Provided records ::
....
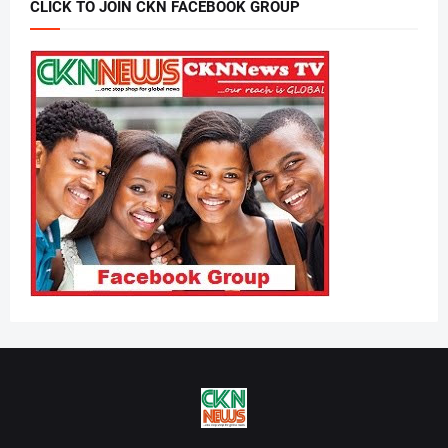
CLICK TO JOIN CKN FACEBOOK GROUP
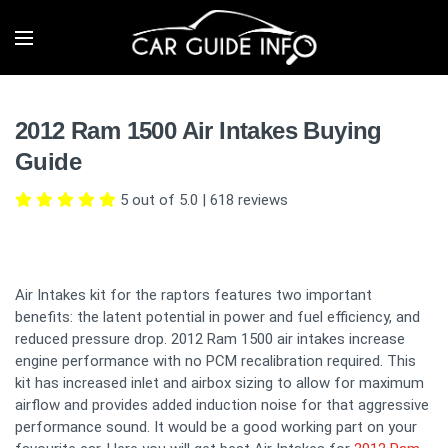
2012 Ram 1500 Air Intakes Buying
Guide
5 out of 5.0
|
618
reviews
Air Intakes kit for the raptors features two important
benefits: the latent potential in power and fuel efficiency, and
reduced pressure drop. 2012 Ram 1500 air intakes increase
engine performance with no PCM recalibration required. This
kit has increased inlet and airbox sizing to allow for maximum
airflow and provides added induction noise for that aggressive
performance sound. It would be a good working part on your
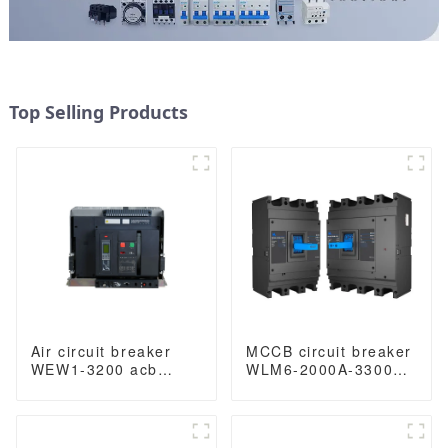
Top Selling Products
Air circuit breaker
MCCB circuit breaker
WEW1-3200 acb
WLM6-2000A-3300
withdrawable type
3P/4P WLM6 Series
acb fixed type
thermal magnetic
400VAC/690VAC
type breaker
3200A 3/4p acb
400V/690V 2000 amp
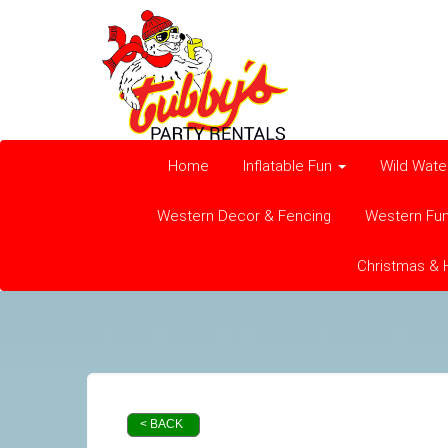
Home
Inflatable Fun
Wild Wate
Western Decor & Fencing
Western Fu
Christmas & 
< BACK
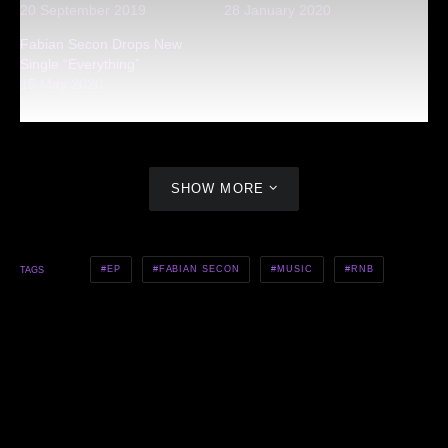
20 September 2019
28 January 2020
Fabian Secon Drops New
Single “Everything”
15 May 2020
SHOW MORE
EP
FABIAN SECON
MUSIC
RNB
TAGS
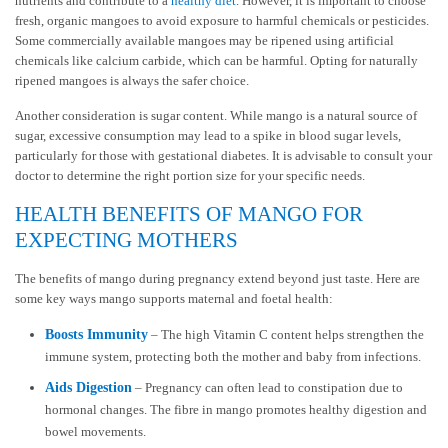
nutrients and contribute to a
healthy diet
. However, it is important to choose
fresh, organic mangoes to avoid exposure to harmful chemicals or pesticides.
Some commercially available mangoes may be ripened using artificial
chemicals like calcium carbide, which can be harmful. Opting for naturally
ripened mangoes is always the safer choice.
Another consideration is sugar content. While mango is a natural source of
sugar, excessive consumption may lead to a spike in blood sugar levels,
particularly for those with gestational diabetes. It is advisable to consult your
doctor to determine the right portion size for your specific needs.
HEALTH BENEFITS OF MANGO FOR
EXPECTING MOTHERS
The benefits of mango during pregnancy extend beyond just taste. Here are
some key ways mango supports maternal and foetal health:
Boosts Immunity
– The high Vitamin C content helps strengthen the
immune system, protecting both the mother and baby from infections.
Aids Digestion
– Pregnancy can often lead to constipation due to
hormonal changes. The fibre in mango promotes healthy digestion and
bowel movements.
....
Task to complete ::
Among the lines of the data, identify those with the word "circuit". Copy each of them.

Problem solution ::
Air circuit breaker
MCCB circuit breaker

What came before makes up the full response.